* **Dataset extract**:
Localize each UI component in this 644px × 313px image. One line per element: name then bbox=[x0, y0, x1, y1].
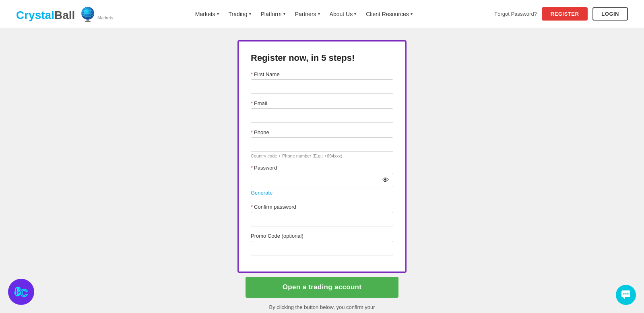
logo-crystal: Crystal bbox=[16, 9, 54, 21]
phone-label: *Phone bbox=[251, 129, 393, 135]
email-label: *Email bbox=[251, 100, 393, 106]
terms-line1: By clicking the button below, you confir… bbox=[266, 303, 378, 312]
phone-field-group: *Phone Country code + Phone number (E.g.… bbox=[251, 129, 393, 158]
confirm-password-required-star: * bbox=[251, 204, 253, 210]
nav-about[interactable]: About Us ▾ bbox=[330, 11, 357, 17]
confirm-password-input[interactable] bbox=[251, 212, 393, 226]
password-label: *Password bbox=[251, 165, 393, 171]
svg-text:ℓ: ℓ bbox=[14, 285, 21, 298]
main-nav: Markets ▾ Trading ▾ Platform ▾ Partners … bbox=[195, 11, 413, 17]
password-field-group: *Password 👁 Generate bbox=[251, 165, 393, 197]
confirm-password-label: *Confirm password bbox=[251, 204, 393, 210]
nav-markets[interactable]: Markets ▾ bbox=[195, 11, 219, 17]
svg-marker-9 bbox=[623, 297, 625, 299]
phone-input[interactable] bbox=[251, 137, 393, 152]
nav-client-resources[interactable]: Client Resources ▾ bbox=[366, 11, 413, 17]
header: CrystalBall Markets bbox=[0, 0, 644, 28]
bottom-logo-badge[interactable]: ℓ C bbox=[8, 279, 34, 305]
nav-platform[interactable]: Platform ▾ bbox=[261, 11, 285, 17]
svg-text:C: C bbox=[20, 287, 28, 299]
platform-arrow-icon: ▾ bbox=[283, 12, 285, 16]
client-resources-arrow-icon: ▾ bbox=[411, 12, 413, 16]
form-title: Register now, in 5 steps! bbox=[251, 53, 393, 63]
first-name-required-star: * bbox=[251, 71, 253, 77]
register-form-container: Register now, in 5 steps! *First Name *E… bbox=[237, 40, 407, 273]
email-field-group: *Email bbox=[251, 100, 393, 123]
generate-password-link[interactable]: Generate bbox=[251, 190, 272, 196]
partners-arrow-icon: ▾ bbox=[318, 12, 320, 16]
logo-text: CrystalBall bbox=[16, 6, 96, 22]
main-content: Register now, in 5 steps! *First Name *E… bbox=[0, 28, 644, 313]
header-right: Forgot Password? REGISTER LOGIN bbox=[494, 7, 628, 21]
svg-rect-5 bbox=[85, 21, 91, 22]
logo-area: CrystalBall Markets bbox=[16, 6, 113, 22]
password-required-star: * bbox=[251, 165, 253, 171]
promo-code-field-group: Promo Code (optional) bbox=[251, 233, 393, 255]
lc-icon: ℓ C bbox=[13, 284, 30, 301]
logo-ball: Ball bbox=[54, 9, 75, 21]
nav-partners[interactable]: Partners ▾ bbox=[295, 11, 320, 17]
login-button[interactable]: LOGIN bbox=[592, 7, 628, 21]
logo-markets-label: Markets bbox=[97, 15, 113, 20]
chat-button[interactable] bbox=[616, 285, 636, 305]
phone-required-star: * bbox=[251, 129, 253, 135]
svg-point-12 bbox=[627, 293, 629, 295]
forgot-password-link[interactable]: Forgot Password? bbox=[494, 11, 537, 17]
svg-point-10 bbox=[623, 293, 625, 295]
promo-code-label: Promo Code (optional) bbox=[251, 233, 393, 239]
promo-code-input[interactable] bbox=[251, 241, 393, 255]
nav-trading[interactable]: Trading ▾ bbox=[229, 11, 251, 17]
logo-globe-icon bbox=[80, 6, 96, 22]
open-trading-account-button[interactable]: Open a trading account bbox=[246, 277, 398, 298]
first-name-label: *First Name bbox=[251, 71, 393, 77]
phone-hint: Country code + Phone number (E.g.: +694x… bbox=[251, 153, 393, 158]
trading-arrow-icon: ▾ bbox=[249, 12, 251, 16]
password-wrapper: 👁 bbox=[251, 173, 393, 187]
password-input[interactable] bbox=[251, 173, 393, 187]
register-button[interactable]: REGISTER bbox=[542, 7, 588, 21]
chat-icon bbox=[621, 290, 631, 300]
about-arrow-icon: ▾ bbox=[354, 12, 356, 16]
email-input[interactable] bbox=[251, 108, 393, 123]
markets-arrow-icon: ▾ bbox=[217, 12, 219, 16]
terms-text: By clicking the button below, you confir… bbox=[266, 303, 378, 313]
email-required-star: * bbox=[251, 100, 253, 106]
first-name-field-group: *First Name bbox=[251, 71, 393, 94]
toggle-password-icon[interactable]: 👁 bbox=[382, 176, 389, 184]
svg-point-11 bbox=[625, 293, 627, 295]
first-name-input[interactable] bbox=[251, 79, 393, 94]
confirm-password-field-group: *Confirm password bbox=[251, 204, 393, 226]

* **Activity**: For the listing above, state how many lines contain the string "text". Give the number and nothing else.

* **Solution to this exercise**: 4